You can diagnose that problem, somebody comes in, they’re short of breath, they’re having trouble, they don’t know what it is, you measure their EKG, you see that this is shortened and you know that there’s a problem with their cardiac conduction system, in particular, with the AV node. That’s how physicians use these tools. The T wave is re-polarization of the ventricles. This is the return of all of this current back into the cell after this massive depolarization. The U wave, which is only very rarely seen, represents relaxation of the muscles, the papillary muscles inside, which control some of the valve function. We’ll talk about this more in section.
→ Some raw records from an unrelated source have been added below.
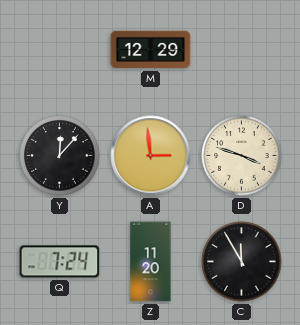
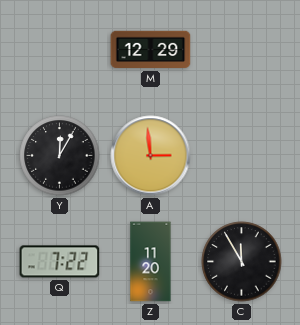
Y: 12:07 -> 12:05
D: 3:48 -> none
Q: 7:24 -> 7:22
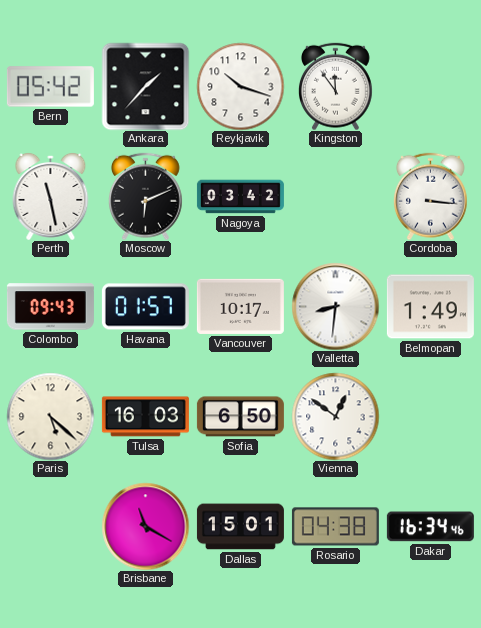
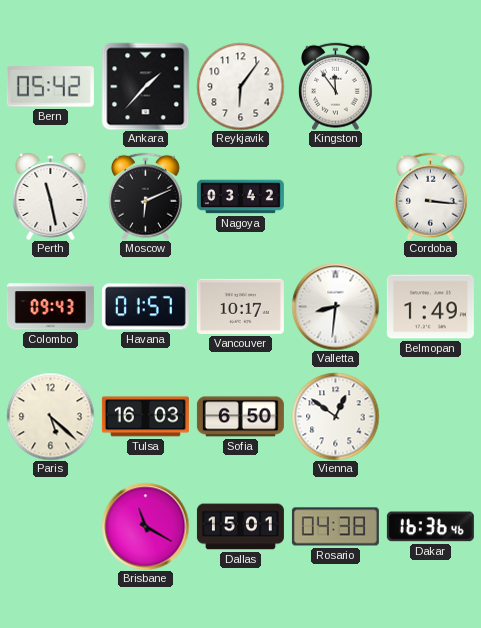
Reykjavik: 10:18 -> 6:06
Dakar: 16:34 -> 16:36
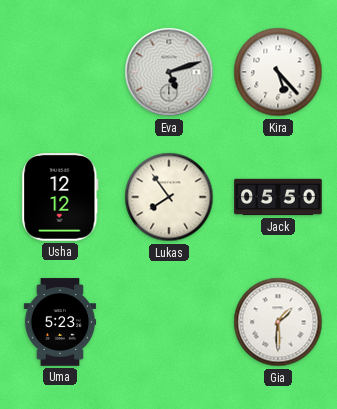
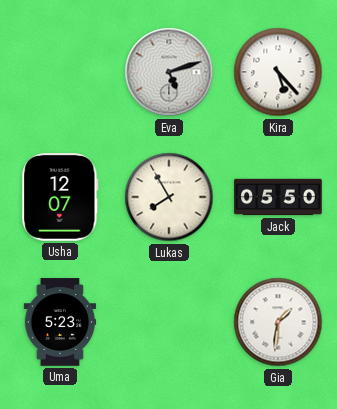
Usha: 12:12 -> 12:07
Lukas: 7:54 -> 7:55
Gia: 1:30 -> 1:31
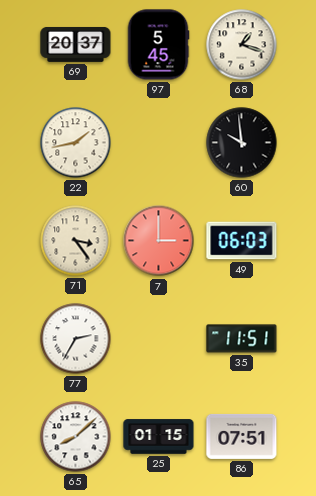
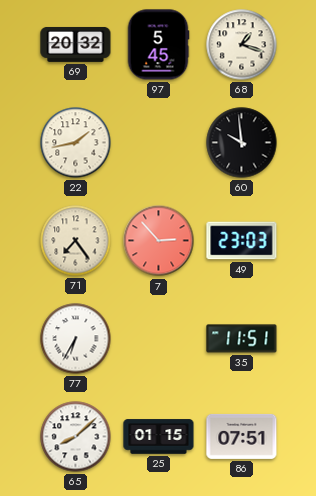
69: 20:37 -> 20:32
71: 3:24 -> 7:24
7: 3:00 -> 2:53
49: 06:03 -> 23:03
77: 2:35 -> 6:35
If you’ve had a full electrocardiogram you’ll know that they put many electrodes on your body. They put–a full electrocardiograph would take 12 electrodes and some of them are placed on your limbs and some of them are placed around your chest, sort of wrapped around your chest in a fashion. The reason for doing that is that you can–if you put several electrodes then you could look at the potential difference that’s generated by looking at any two of those electrodes. If I have one up here and one up here and I look at the voltage difference here, it might not be the same as the voltage difference measured between here and here. Why is that? Because your heart is oriented in space, it’s a three dimensional object. All of these cells are at particular three-dimensional positions inside this three dimensional object. As these currents happen they happen in a very spatially oriented way. So, the potential difference I measure at a distance, here and here for example, is different.

It’s sort of like looking at the heart from different vantage points, looking at the electrical activity of the heart from different vantage points. One of the things that cardiologists have learned how to do is how to look at potentials that are generated from different spatial locations, and correlate that with things that are happening over the complex geography of the heart. Why do you have more than one electrode? It’s so you can look at the heart from sort of different angles. Questions? Good, see you on Thursday.